Девушка неопределенно пожала плечами.

Найденов подошел к окну и задумался. В душе он полагал, что командование возложит на него роль своеобразного шефа лаборатории: ему верят, его знают как физика, осмотрительного человека, бдительного коммуниста. Но мысль, что назначение сотрудником Бураго все же помешает научной работе, не давала покоя. И он колебался.

– Тебя не интересуют мои опыты? – в упор спросил он Житкова.

– Я не хотел тебя расспрашивать, чтобы… Словом, не хотел быть нескромным, но, конечно…

– Ты думаешь, между нами могут появиться секреты? – перебил его Александр и улыбнулся: – Ты забыл то, что было сказано когда-то на мостике «Керчи» о дружбе?

– Такого не забудешь, – отозвался Житков: – «Великая вещь – дружба, мальчики. Берегите ее как зеницу ока». И, честное слово, он был прав, этот Кукель: «Вяжите дружбу канатом».

– Но дружба не терпит тайн…

Житков обнял Найденова за плечи. Валя смотрела на друзей и улыбалась.

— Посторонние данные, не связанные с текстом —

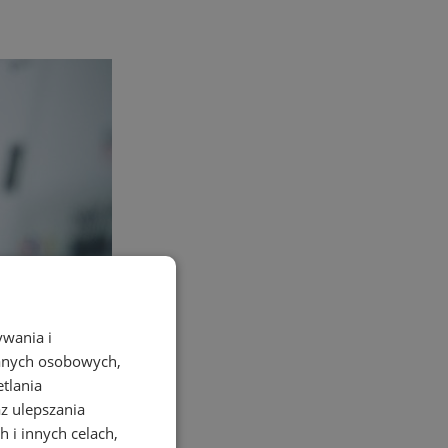
ywania i
danych osobowych,
etlania
az ulepszania
 i innych celach,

– Пора в институт, – строго сказала она. – У Саши сегодня как раз есть время показать вам свои работы. Но смотрите, не опоздайте в лабораторию к назначенному папой времени. Он педант.

Кунсткамера старого факира

Житков с интересом слушал объяснения Найденова, демонстрировавшего ему свои успехи. Он хорошо помнил дискуссию, вспыхнувшую вокруг открытия Найденова, в те дни еще скромного аспиранта Института физико-технических проблем. Тогда казалось, что спор так же внезапно угас, как и начался, но в действительности он не прекратился и лишь перестал быть гласным, ушел в стены секретных лабораторий. Темой этого спора была опубликованная в «Известиях» названного института работа молодого ученого Александра Ильича Найденова, носившая довольно мудреное название: «К вопросу о трансформации звуковых и тепловых волн в световые и об их спектральном разложении».

Позднее, когда работа от общих научных положений и предположений перешла к совершенно конкретной узкой задаче, она перестала быть предметом гласности. Ею заинтересовалось военно-морское ведомство. Тогда к заглавию темы в планах института прибавились слова: «…как методе определения в пространстве невидимого и неслышимого объекта».

Найденов оказался первым, кто указал путь к практическому использованию открытого академиком Вогульским метода спектроскопического анализа звуковой волны. Сконструированному им прибору он дал несколько условное название – «оптический звукоискатель», но чаще всего его называли просто «оптическое ухо Найденова». Это «найденовское ухо» и явилось первым мостиком между теоретическими изысканиями «высокой» науки и практикой.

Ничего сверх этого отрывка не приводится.